Bob Bernick’s Notebook: Charting the Tribune’s Future

bernick mugRumors are circulating among the Utah political elite that the sale of The Salt Lake Tribune to Paul Huntsman is going through.

And that must be considered a good thing – for it likely ensures the printing of the state’s largest newspaper for some time to come.

The recent history of Tribune ownership and management is torrid. I won’t go into it all, much too long for a column here.

If the sale does conclude, then it’s assumed two of Huntsman’s demands have been met: The group of former employees that sued to stop the recent contract reworking by the Mormon Church – owner of the Deseret News – and the New York hedge fund, who owns the Trib – has been dropped by the former employees, acting under the name Two Voices.

Likewise, Huntsman demanded that the U.S. Justice Department’s investigation of the new contract under the Newspaper Preservation Act’s joint operating agreement (News and Trib), has also been resolved.

Huntsman said a month ago that he couldn’t buy the Tribune with those two issues hanging over the Tribune’s head.

Not explained, but assumed, is that the DN’s new split of the joint operating agreement’s printed papers – 70 percent of the profits to the DN, 30 percent to the Tribune – has also been changed somehow by Mormon Church leaders.

Before the reworking, the DN got 42 percent of the profits and the Trib 58 percent of the profits of MediaOne, the JOA’s organization.

No details yet if the profit split has been changed.
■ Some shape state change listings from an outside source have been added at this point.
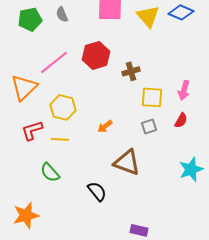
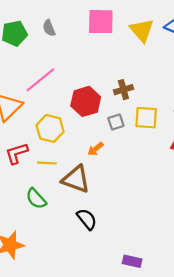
red hexagon: (96, 55) -> (86, 101), moved
gray square: (149, 126) -> (116, 122), moved
brown triangle: (127, 162) -> (76, 179), moved

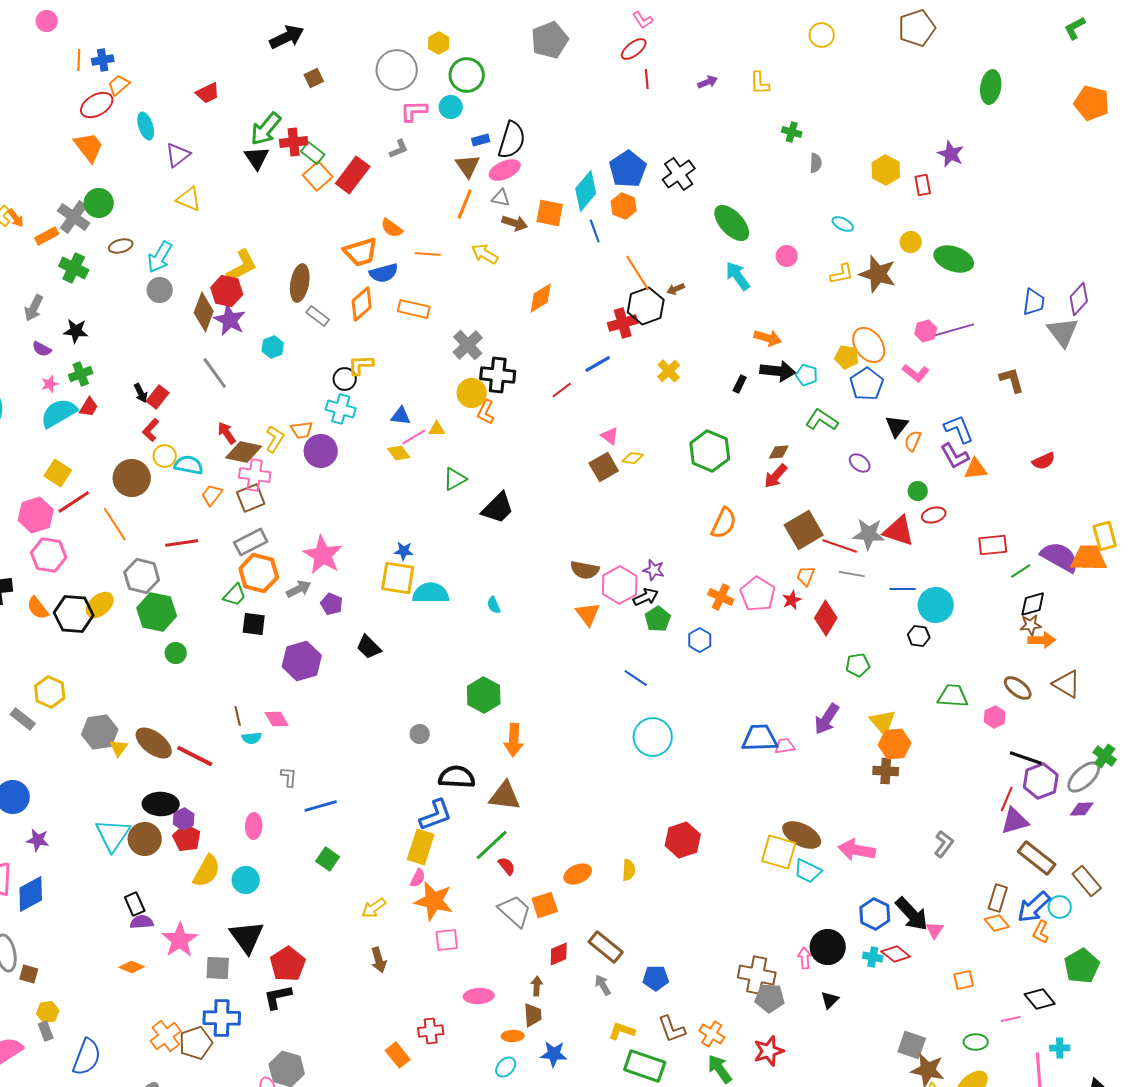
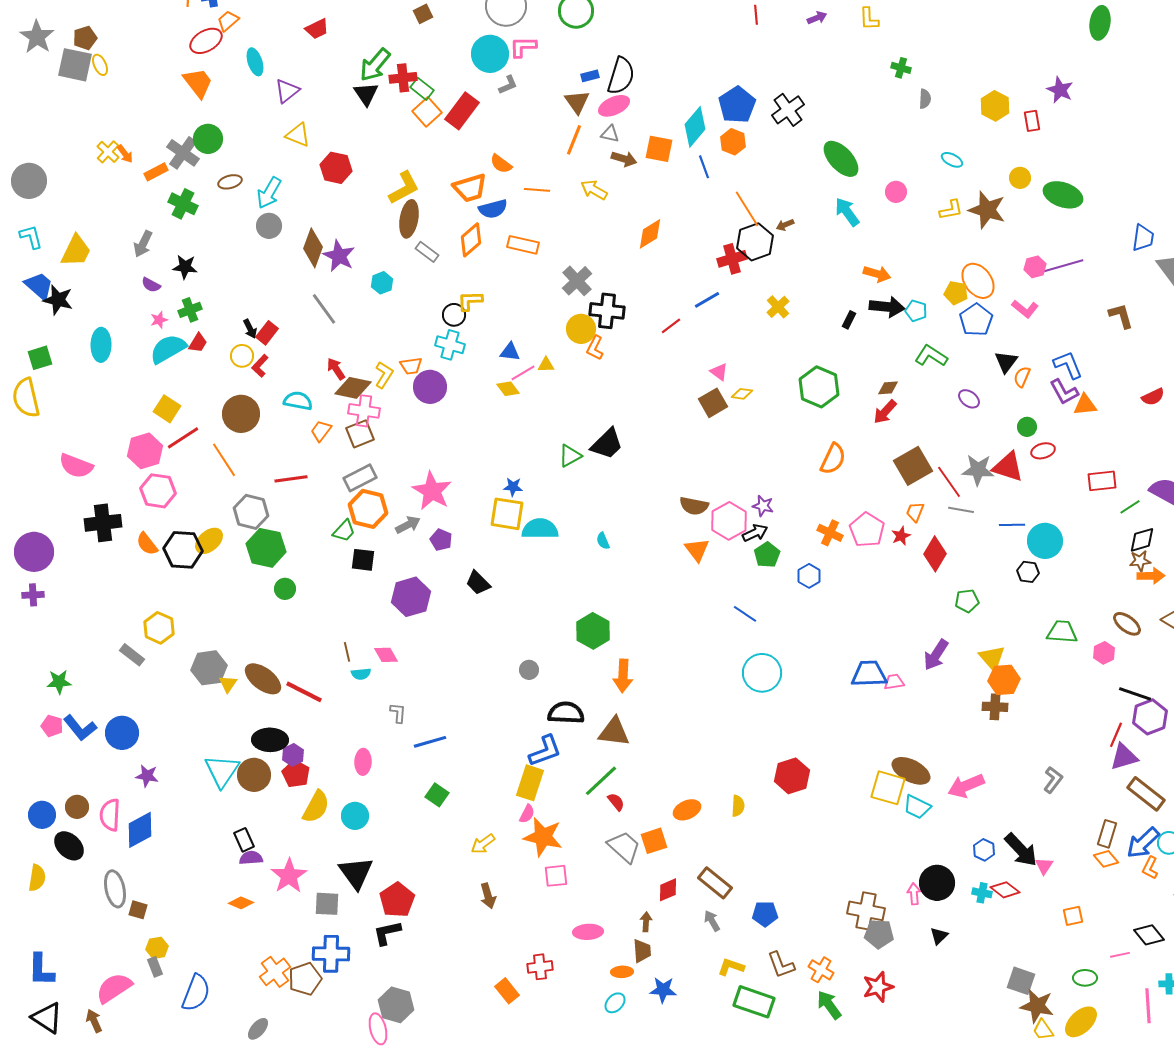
cyan circle: (451, 107) -> (490, 54), moved, size x1.6
yellow L-shape: (242, 266) -> (404, 188), moved
red hexagon: (227, 291) -> (336, 168), moved
yellow circle: (165, 456) -> (242, 356), moved
green triangle: (455, 479) -> (570, 456), moved
red line: (840, 546) -> (949, 482), turned 36
pink arrow: (857, 850) -> (966, 786), turned -33
blue hexagon: (875, 914) -> (984, 850), size x0.7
But Jon Huntsman Sr., Paul’s billionaire father, last summer said his efforts to buy the Trib were dead because the deal was not financially workable.
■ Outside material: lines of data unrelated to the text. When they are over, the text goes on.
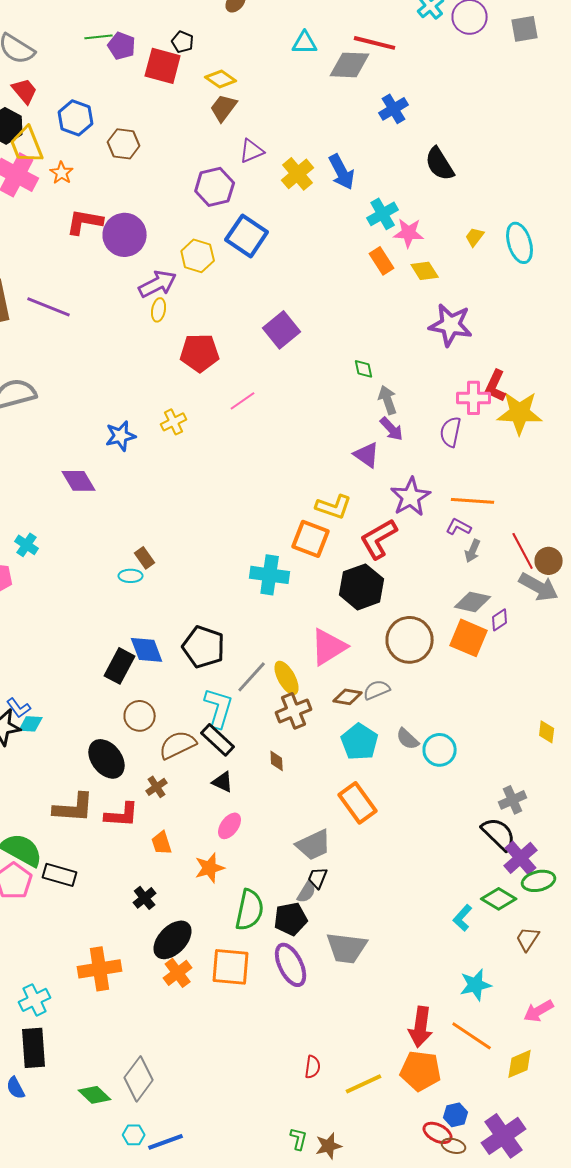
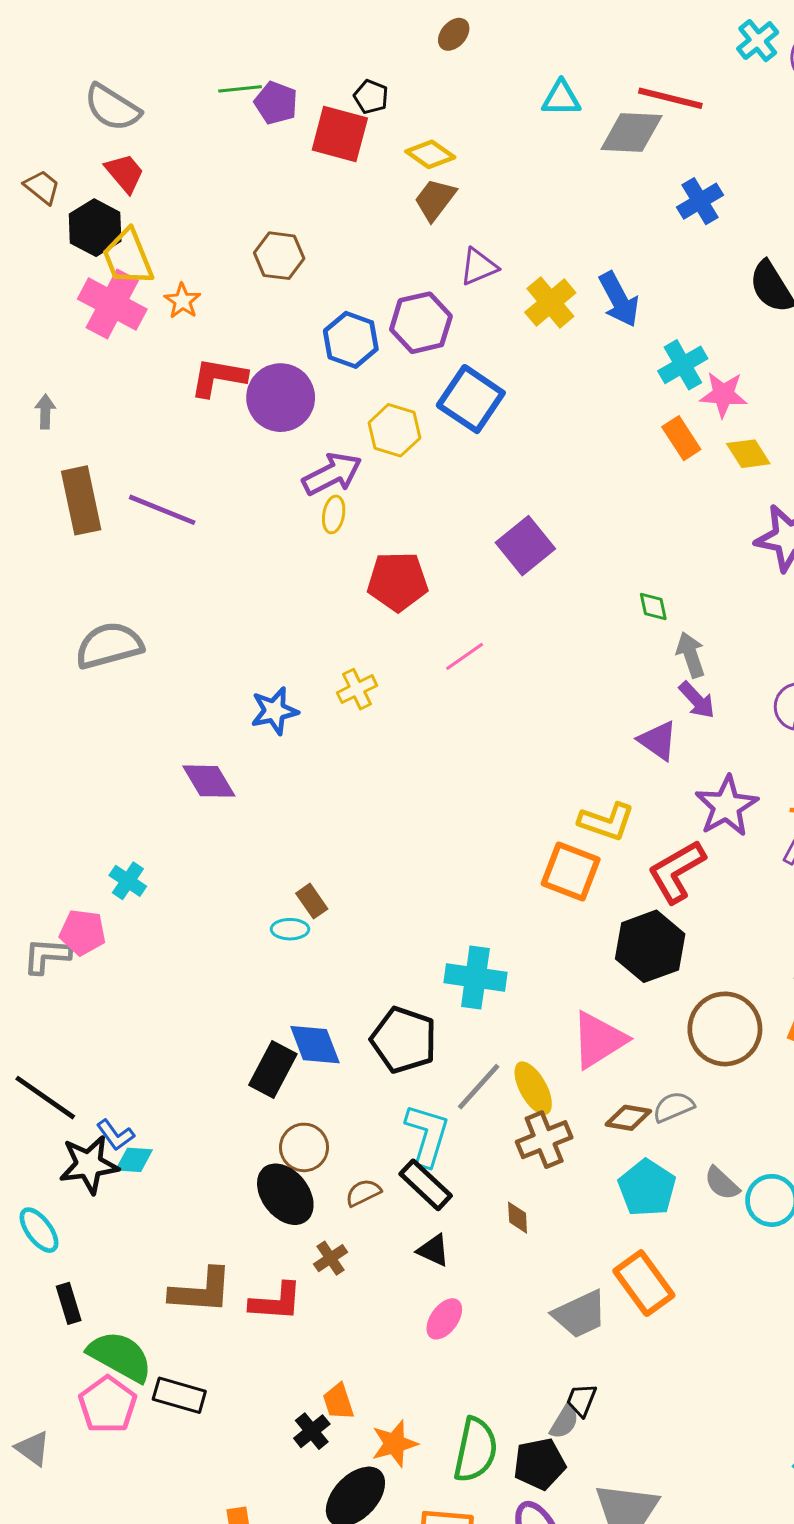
blue hexagon: (76, 118) -> (351, 340), moved
cyan cross: (270, 575) -> (475, 978), moved
brown semicircle: (178, 745) -> (363, 1193), size x0.6
black ellipse: (107, 759) -> (285, 1194), moved
orange trapezoid: (162, 843) -> (338, 1402), moved
gray trapezoid: (314, 845) -> (580, 1314), moved
orange star: (210, 868) -> (394, 1444), moved

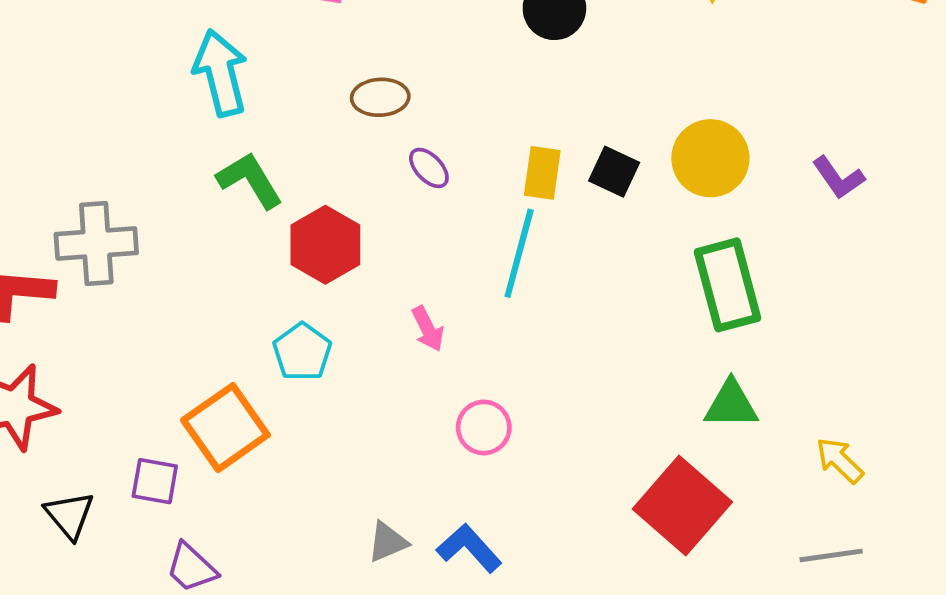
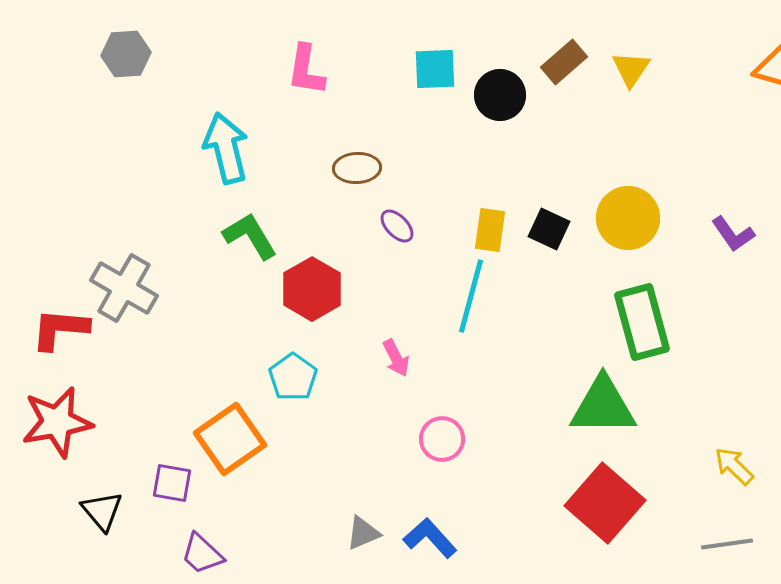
gray cross: (96, 244) -> (124, 288), turned 34
green triangle: (731, 404) -> (603, 406), moved, size x1.5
Many assumed the church wouldn’t back off of the 70-30 split (for which the church paid millions of dollars), and so the Trib’s future was still very much in doubt.
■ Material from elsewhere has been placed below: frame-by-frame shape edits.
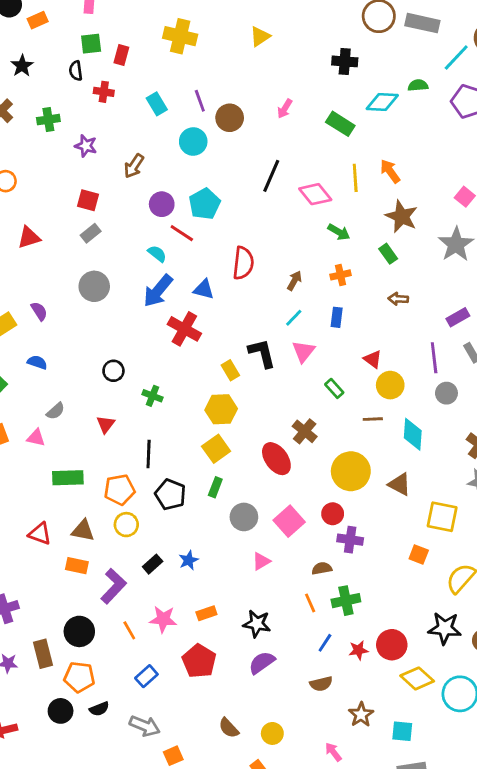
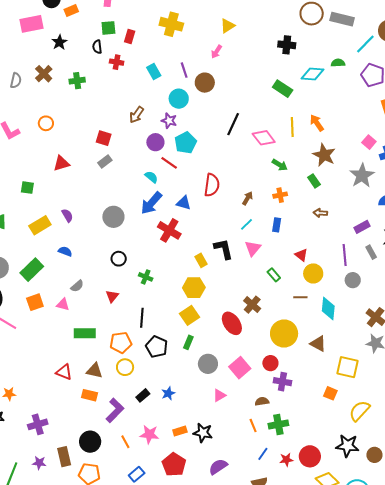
pink arrow: (285, 109) -> (216, 52), moved
purple star: (86, 146) -> (169, 121), moved
gray circle: (94, 286) -> (113, 217), moved
black star: (257, 624) -> (203, 433), moved

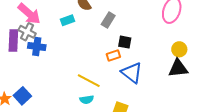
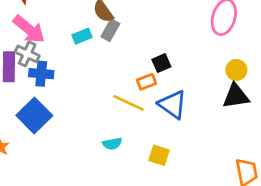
gray rectangle: (108, 20) -> (110, 30), moved
black square: (125, 42) -> (161, 63), turned -32
yellow line: (89, 81) -> (129, 103), moved
blue square: (22, 96) -> (34, 116), moved, size x1.4

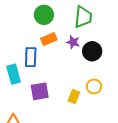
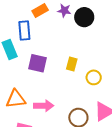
yellow circle: (94, 86) -> (94, 77), moved
purple square: (40, 91) -> (38, 63), turned 30

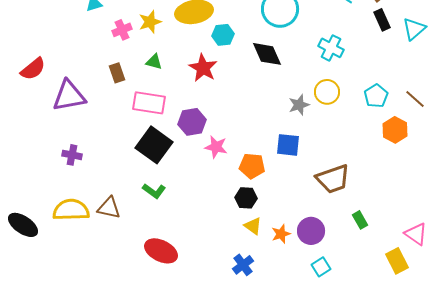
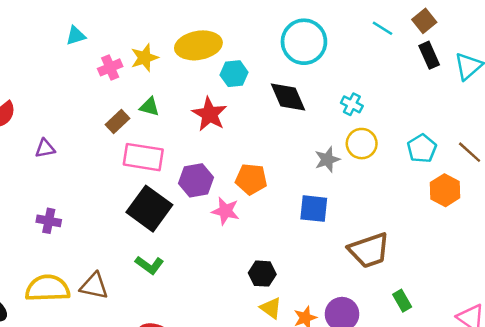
cyan cross: (331, 48) -> (352, 104), moved, size x0.7
brown rectangle: (117, 73) -> (117, 121), moved, turned 66
purple triangle: (69, 96) -> (45, 148), size x0.5
orange pentagon: (252, 166) -> (251, 179), moved

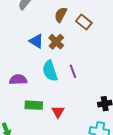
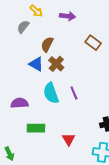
brown semicircle: (61, 15) -> (47, 44), moved
brown rectangle: (84, 22) -> (93, 43), moved
red triangle: (58, 112) -> (69, 139), moved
Many newspapers across America, including the DN and the Tribune, have faced tough economic times, laying off staff, reducing the number of pages printed each day, and so on, as advertising revenues fell.

In fact, MediaOne recently announced that outside of northern Utah and Wasatch Front counties, the DN and Trib printed papers would only be delivered four days a week.

Readers would have to go online to read the newspapers in outlying areas.

The DN and Trib are still struggling to “monetize” their online editions – with the Tribune asking loyal online readers to voluntarily pay for electronic subscriptions – without a whole lot of success, I’m told.

Anyway, with Paul Huntsman – one son of Jon Sr. – buying the Tribune we can only hope for the paper’s success.

UtahPolicy and Dan Jones & Associates recently did a poll, asking respondents what they would like to see done with the Tribune.

Most want it to keep publishing.

But the perceived political leanings of the paper are also clearly revealed.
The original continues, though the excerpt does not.